Lenders take into consideration many elements though evaluating your home loan application. The chief amongst them are your earnings, earnings, age, remaining working age, LTV ratio, house traits and your current loan repayment obligations. Failure to match the reduce-off set by the lenders can get your home loan application rejected.
Here are 5 intelligent strategies to enhance your home loan eligibility and approval probabilities:
Make greater down payment or margin contribution
The RBI permits lenders to finance up to 75%-90% of a property’s worth via a home loan. The remaining proportion of the property’s price has to be contributed from the borrower’s personal sources as down payment or margin contribution. While most home loan applicants aim at contributing minimum down payment or margin quantity, generating a greater down payment or margin contribution has its personal rewards. Firstly, availing a reduced loan quantity would lead to smaller sized EMIs and reduced interest price. In addition to this, generating a greater margin contribution or down payment also reduces the credit danger for the lender, which in turn increases the possibility of your home loan approval at almost certainly reduced interest prices.
However, avoid compromising your emergency fund or investments earmarked for critical economic goals in your pursuit to make a greater down payment or margin contribution. Doing so might force you to take a loan at a greater interest price in the future to tackle financial emergencies or achieve your critical economic targets.
Avail a joint home loan by looping in a co-applicant
Loan applicants obtaining insufficient earnings, low credit score, greater all round EMI obligations, and so on have greater probabilities of home loan rejection. Such borrowers can enhance their loan eligibility by looping in a family member as co-applicant(s), preferably these with steady earnings and superior credit score. Apart from boosting your loan approval probabilities, adding a co-applicant can also raise your eligibility for a larger loan quantity. Looping in female co-applicants can furthermore fetch you reduced interest prices from some lenders.
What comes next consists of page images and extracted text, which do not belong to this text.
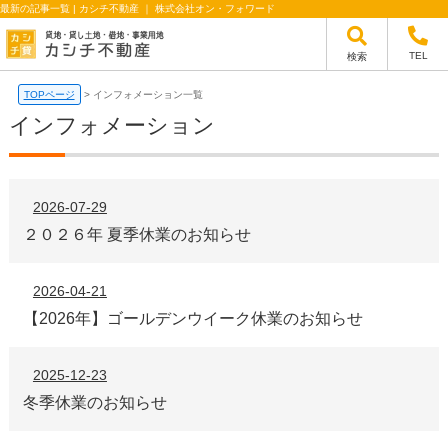
最新の記事一覧 | カシチ不動産 ｜ 株式会社オン・フォワード
TEL
検索
TOPページ
>
インフォメーション一覧
インフォメーション
2026-07-29
２０２６年 夏季休業のお知らせ
2026-04-21
【2026年】ゴールデンウイーク休業のお知らせ
2025-12-23
冬季休業のお知らせ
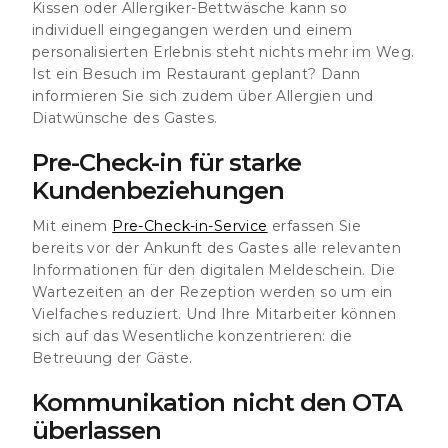
Kissen oder Allergiker-Bettwäsche kann so
individuell eingegangen werden und einem
personalisierten Erlebnis steht nichts mehr im Weg.
Ist ein Besuch im Restaurant geplant? Dann
informieren Sie sich zudem über Allergien und
Diatwünsche des Gastes.
Pre-Check-in für starke
Kundenbeziehungen
Mit einem
Pre-Check-in-Service
erfassen Sie
bereits vor der Ankunft des Gastes alle relevanten
Informationen für den digitalen Meldeschein. Die
Wartezeiten an der Rezeption werden so um ein
Vielfaches reduziert. Und Ihre Mitarbeiter können
sich auf das Wesentliche konzentrieren: die
Betreuung der Gäste.
Kommunikation nicht den OTA
überlassen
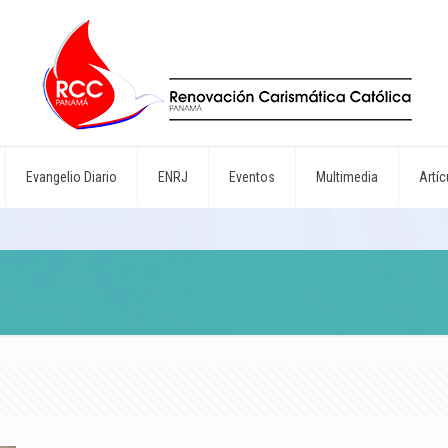
Evangelio Diario
ENRJ
Eventos
Multimedia
Artíc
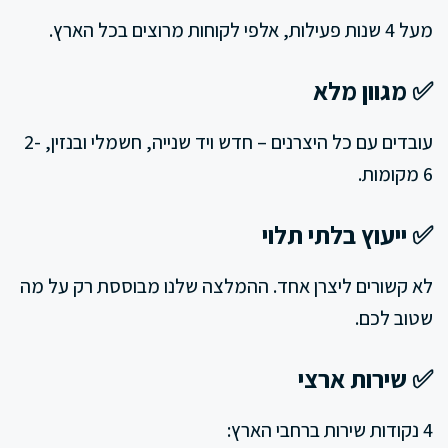
מעל 4 שנות פעילות, אלפי לקוחות מרוצים בכל הארץ.
✅ מגוון מלא
עובדים עם כל היצרנים – חדש ויד שנייה, חשמלי ובנזין, 2-
6 מקומות.
✅ ייעוץ בלתי תלוי
לא קשורים ליצרן אחד. ההמלצה שלנו מבוססת רק על מה
שטוב לכם.
✅ שירות ארצי
4 נקודות שירות ברחבי הארץ:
Opt for longer repayment tenure
Opting for a longer loan tenure will minimize your EMI, which in turn will raise your loan eligibility due to greater EMI affordability. However, opting for unnecessarily longer tenure can raise the all round interest price of your home loan. Hence, these preparing to avail home loans should really use on the web home loan EMI calculators to uncover out their optimum loan repayment tenure on the basis of their repayment capacity and contributions to critical economic targets. Borrowers can later on make prepayments to minimize their interest price anytime they have surplus funds in the future.
Also, home loan lenders usually tend to prefer lending to these obtaining total EMI obligations, such as the EMI for the new home loan, inside 50-60% of their month-to-month earnings. Hence, home loan applicants exceeding this limit can boost their loan approval chances by lowering their month-to-month EMI obligations via a longer loan tenure.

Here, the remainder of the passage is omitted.